[Data]:

────

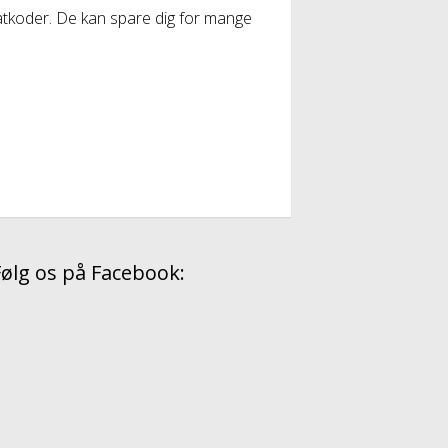
batkoder. De kan spare dig for mange
Følg os på Facebook:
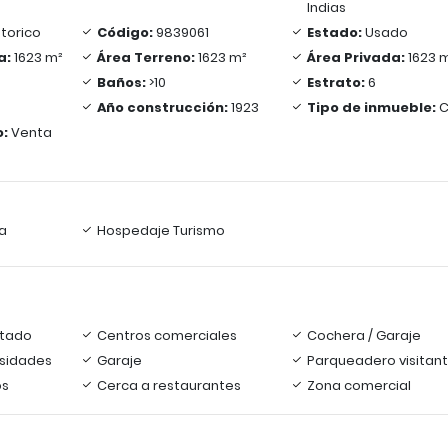
Indias
torico
Código:
9839061
Estado:
Usado
a:
1623 m²
Área Terreno:
1623 m²
Área Privada:
1623 
Baños:
>10
Estrato:
6
Año construcción:
1923
Tipo de inmueble:
C
o:
Venta
a
Hospedaje Turismo
tado
Centros comerciales
Cochera / Garaje
rsidades
Garaje
Parqueadero visitan
os
Cerca a restaurantes
Zona comercial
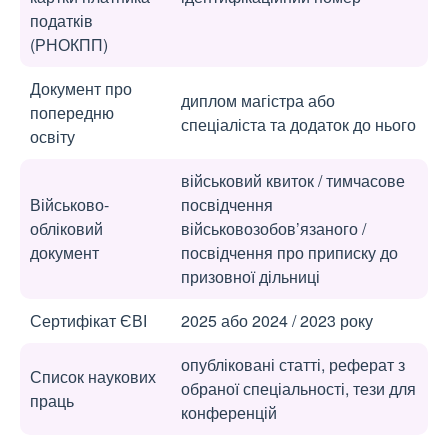
податків
(РНОКПП)
Документ про
диплом магістра або
попередню
спеціаліста та додаток до нього
освіту
військовий квиток / тимчасове
Військово-
посвідчення
обліковий
військовозобов’язаного /
документ
посвідчення про приписку до
призовної дільниці
Сертифікат ЄВІ
2025 або 2024 / 2023 року
опубліковані статті, реферат з
Список наукових
обраної спеціальності, тези для
праць
конференцій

────

Now write out the data word for word, skipping every picture in it.

[Answer space]:
batkoder. De kan spare dig for mange
Følg os på Facebook:
Indias
torico
Código:
9839061
Estado:
Usado
a:
1623 m²
Área Terreno:
1623 m²
Área Privada:
1623 
Baños:
>10
Estrato:
6
Año construcción:
1923
Tipo de inmueble:
C
o:
Venta
a
Hospedaje Turismo
tado
Centros comerciales
Cochera / Garaje
rsidades
Garaje
Parqueadero visitan
os
Cerca a restaurantes
Zona comercial
податків
(РНОКПП)
Документ про
диплом магістра або
попередню
спеціаліста та додаток до нього
освіту
військовий квиток / тимчасове
Військово-
посвідчення
обліковий
військовозобов’язаного /
документ
посвідчення про приписку до
призовної дільниці
Сертифікат ЄВІ
2025 або 2024 / 2023 року
опубліковані статті, реферат з
Список наукових
обраної спеціальності, тези для
праць
конференцій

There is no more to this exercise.